Sur l'IPP, les travaux sont pour ainsi dire terminés, ou presque. Ce que le ministre des Finances en fera, en revanche, reste un mystère. Mais l'homme ne cesse de répéter que ce sera une réforme sans tabou. Sur ce point, le travail des experts mettra Vincent Van Peteghem dans un fauteuil. "Mais il ne faut pas se leurrer ; cette première fuite signifie que certains veulent politiser le débat", lance une de nos sources. "D'un autre côté, les propositions faites, pour légitimes qu'elles soient, le ministre pourra s'en dédouaner en disant que l'un ou l'autre parti n'en voulait pas. Stratégiquement, il aurait aussi beaucoup de difficultés à désavouer un groupe de travail qu'il a lui-même mis sur pied, alors que le Conseil Supérieur des Finances (CSF) planchait sur le dossier depuis plus de trois ans."

Ces dernières semaines, le ministre des Finances a annoncé sa volonté d'avancer la réforme à l'année prochaine mais il semblerait que ses partenaires de la majorité ne sont pas tous de cet avis. "On peut fort bien imaginer que la disparition de certaines niches fiscales, qui se justifiaient par une pression fiscale élevée, ne plaise pas à tout le monde, mais il faut rappeler que l'objectif majeur de la réforme est de simplifier et de baisser les charges sur le travail." Contacté sur les intentions de Vincent Van Peteghem, le cabinet des Finances précise que "le ministre reçoit des conseils et demande à des experts de faire des propositions et des simulations. Mais c'est le ministre lui-même qui décidera de ce qui sera soumis au gouvernement. Les experts ne sont pas seulement des professeurs issus du CSF ; le ministre consultera aussi la société civile. Par exemple : organisations de lutte contre la pauvreté, associations familiales, employeurs, employés, organisations environnementales,…"
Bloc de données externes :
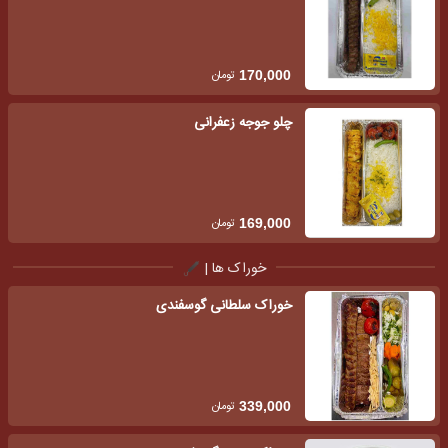
تومان
170,000
چلو جوجه زعفرانی
تومان
169,000
خوراک ها |
خوراک سلطانی گوسفندی
تومان
339,000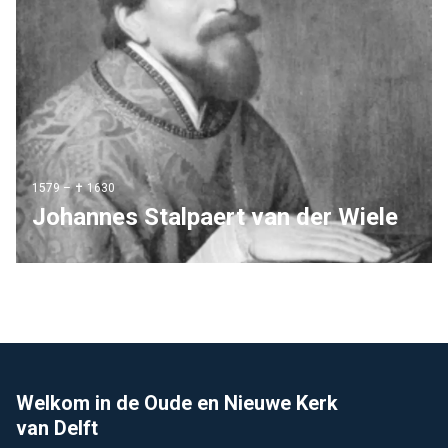
1579 – ✝ 1630
Johannes Stalpaert van der Wiele
Footer
Welkom in de Oude en Nieuwe Kerk
van Delft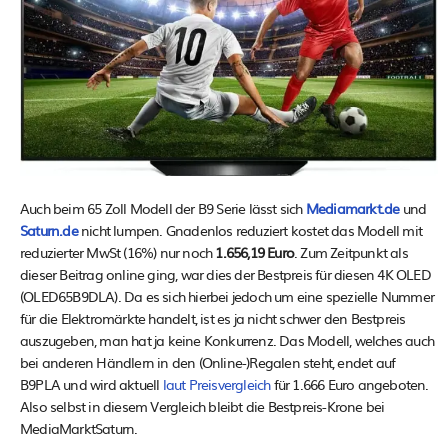
Auch beim 65 Zoll Modell der B9 Serie lässt sich
Mediamarkt.de
und
Saturn.de
nicht lumpen. Gnadenlos reduziert kostet das Modell mit
reduzierter MwSt (16%) nur noch
1.656,19 Euro
. Zum Zeitpunkt als
dieser Beitrag online ging, war dies der Bestpreis für diesen 4K OLED
(OLED65B9DLA). Da es sich hierbei jedoch um eine spezielle Nummer
für die Elektromärkte handelt, ist es ja nicht schwer den Bestpreis
auszugeben, man hat ja keine Konkurrenz. Das Modell, welches auch
bei anderen Händlern in den (Online-)Regalen steht, endet auf
B9PLA und wird aktuell
laut Preisvergleich
für 1.666 Euro angeboten.
Also selbst in diesem Vergleich bleibt die Bestpreis-Krone bei
MediaMarktSaturn.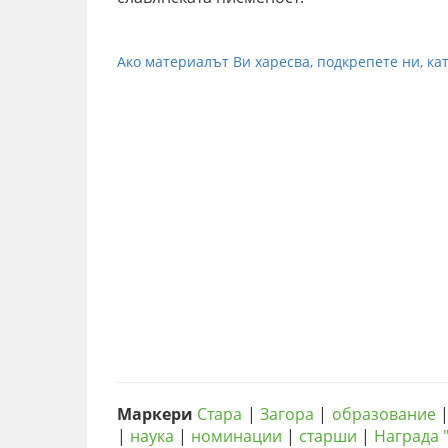
Ако материалът Ви харесва, подкрепете ни, кат
Маркери
Стара
|
Загора
|
образование
|
наука
|
номинации
|
старши
|
Награда 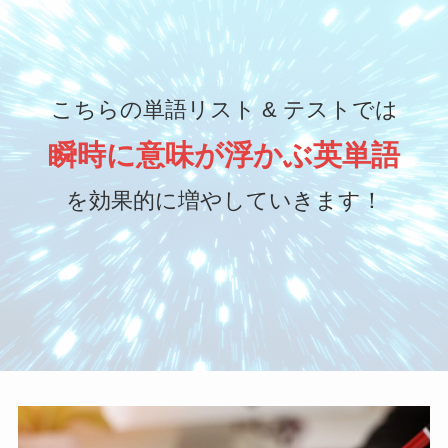
こちらの単語リスト & テストでは
瞬時に意味が浮かぶ英単語
を効果的に増やしていきます！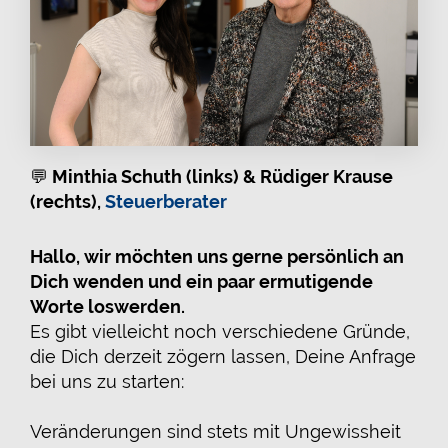
💬
Minthia Schuth (links) & Rüdiger Krause
(rechts),
Steuerberater
Hallo, wir möchten uns gerne persönlich an
Dich wenden und ein paar ermutigende
Worte loswerden.
Es gibt vielleicht noch verschiedene Gründe,
die Dich derzeit zögern lassen, Deine Anfrage
bei uns zu starten:
Veränderungen sind stets mit Ungewissheit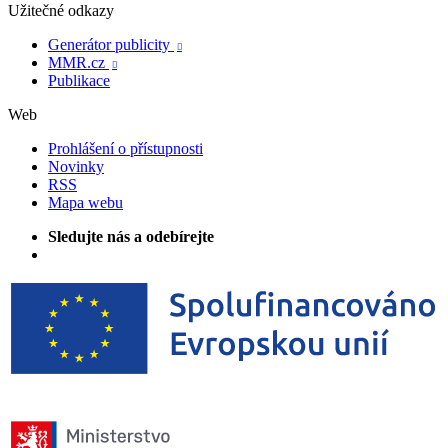
Užitečné odkazy
Generátor publicity

MMR.cz

Publikace
Web
Prohlášení o přístupnosti
Novinky
RSS
Mapa webu
Sledujte nás a odebírejte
Que dit la déclaration gouvernementale ?
La déclaration gouvernementale est claire, même si chaque parti pourra l'interpréter à sa manière… Dans les grandes lignes, "le Gouvernement prépare une large réforme fiscale afin de moderniser, simplifier et rendre le système fiscal plus équitable et plus neutre. La réforme permettra d'améliorer la situation macroéconomique et, par conséquent, les finances publiques, tant à court terme qu'à long terme. Les principes directeurs de la réforme ? Réduire la charge sur le travail, élargir la base imposable, simplifier les choses en supprimant progressivement et autant que possible les déductions, les réductions d'impôt et les régimes d'exception, y compris la mise en place d'un glissement progressif des rémunérations alternatives vers des rémunérations en euro." Enfin, la déclaration prévoit que "le nouveau système fiscal mis en place doit être construit de manière à minimiser les possibilités de faire de l'optimisation fiscale et de permettre la correcte application de l'impôt."